I laughed. I’d been reading too many books. ‘Enemies to Lovers’ didn’t happen in real life.
“Somethin’ funny?” Spencer’s amused voice spooked me, pulling me from my reverie and making me jump in my seat. He chuckled. I snapped my head up to see where he was coming around the swing from the direction of the house. “Mind if I have a seat?”
He motioned to the open spot on the wooden swing next to me. My heart was thundering in my ears, but I nodded. He gave one of those little charming half smiles before joining me. I was acutely aware of how close he was, the shape of him, the way the swing shifted under his weight. His broad shoulder was less than a foot from mine.

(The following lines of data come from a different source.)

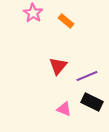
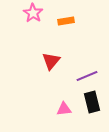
orange rectangle: rotated 49 degrees counterclockwise
red triangle: moved 7 px left, 5 px up
black rectangle: rotated 50 degrees clockwise
pink triangle: rotated 28 degrees counterclockwise
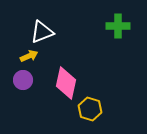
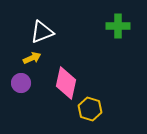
yellow arrow: moved 3 px right, 2 px down
purple circle: moved 2 px left, 3 px down
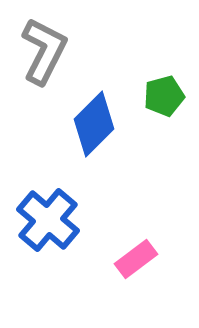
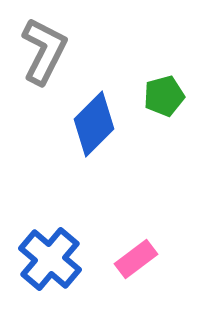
blue cross: moved 2 px right, 39 px down
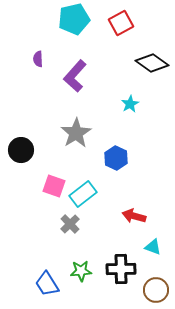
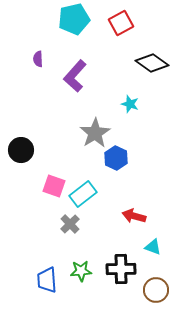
cyan star: rotated 24 degrees counterclockwise
gray star: moved 19 px right
blue trapezoid: moved 4 px up; rotated 28 degrees clockwise
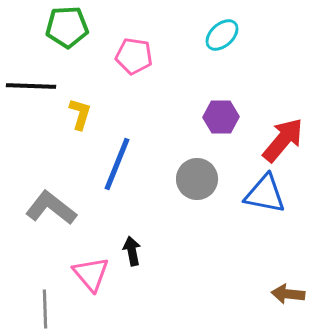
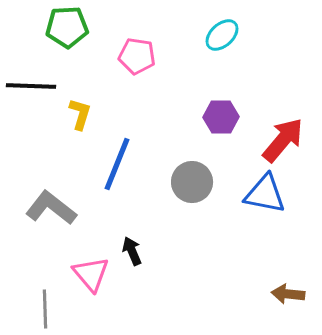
pink pentagon: moved 3 px right
gray circle: moved 5 px left, 3 px down
black arrow: rotated 12 degrees counterclockwise
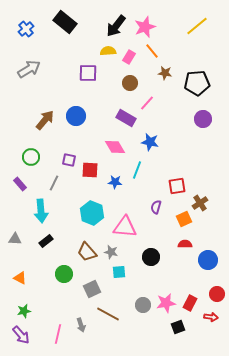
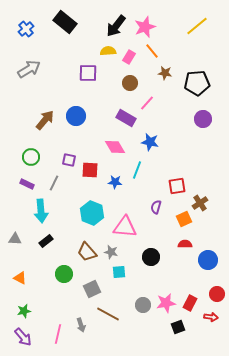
purple rectangle at (20, 184): moved 7 px right; rotated 24 degrees counterclockwise
purple arrow at (21, 335): moved 2 px right, 2 px down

We were dead silent for a good minute or two, simply listening to the mountain’s lullaby and watching the fading light-line creep up the trees. Eventually, it was Spencer who broke the silence.

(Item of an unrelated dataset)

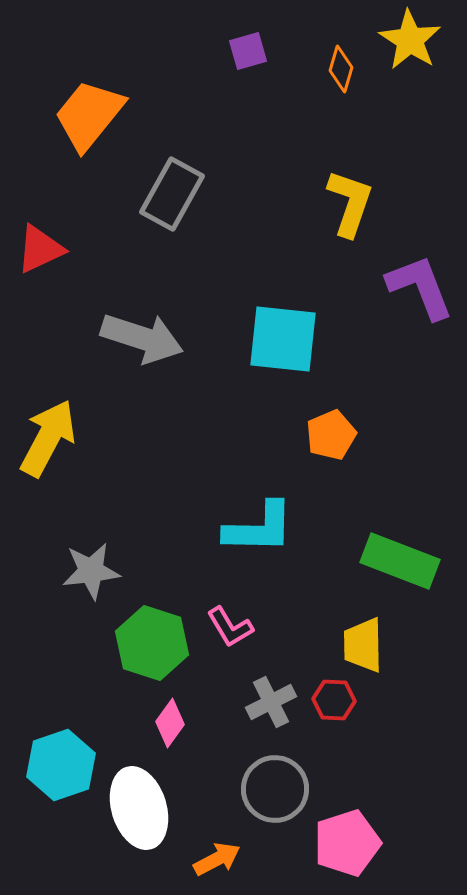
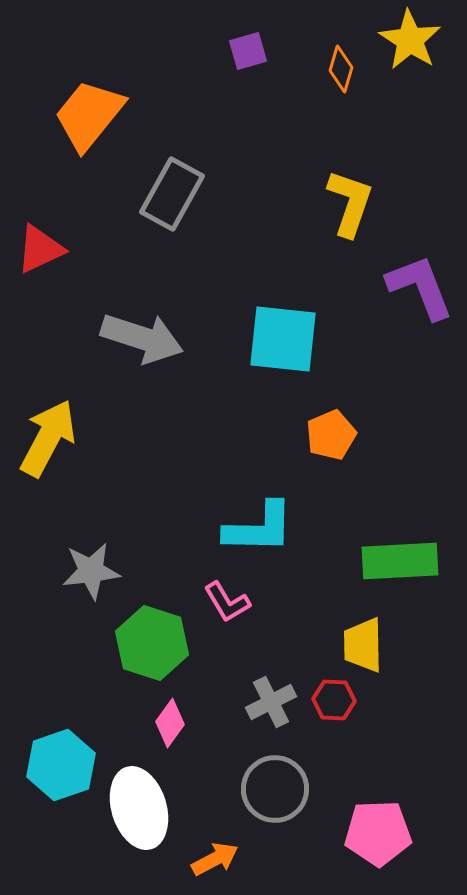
green rectangle: rotated 24 degrees counterclockwise
pink L-shape: moved 3 px left, 25 px up
pink pentagon: moved 31 px right, 10 px up; rotated 16 degrees clockwise
orange arrow: moved 2 px left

He cleared his throat, and reached into his shirt pocket, retrieving a little plastic canister. Spencer held it out to me. “Here. I brought this back to you, and… I figure I owe you an apology.”
I snorted.
“Yeah, yeah. I know,” he chuckled back. “Just—” He turned to face me, and I was captivated by his hazel eyes. Green, and gold, and brown, surrounded by a circle of deep blue. All the colors of the mountains in one set of eyes. “—hear me out.”
He took a deep breath before starting. “I’m sorry. I didn’t mean to undermine your achievement. You did really good at the mine, actually.” He gave me an amused look. I sensed there were some teasing caveats waiting beneath the surface like ‘for a city girl’, but he left them unsaid this time.
“I slipped this in your bucket”—he rattled the red stone in its plastic house— “because I found it in your hole after you quit digging.” Spencer looked away and his jaw worked with shame. “If I had just helped you like you had asked—like it was my job to—instead of being a jerk it would have been in your bucket anyways. You picked a good spot. You deserved it.”
Disbelief was all I could feel. Spencer Williams, the little boy I had hated practically since I had known the word, the annoying brat who would fight with me on playgrounds and steal my sandwiches was sitting beside me, a grown man, apologizing for his behavior. Someone should have pinched me so I knew I wasn’t dreaming. I swallowed hard. The truth was, I hadn’t been a saint either.
“I… I was kind of a jerk too. Maybe always… I’ll forgive you, if you forgive me?”
He raised an amused eyebrow.
“Truce?” I offered my hand to shake.
Spencer grabbed my hand, flipped it palm up, and placed the ruby in it. “Truce.”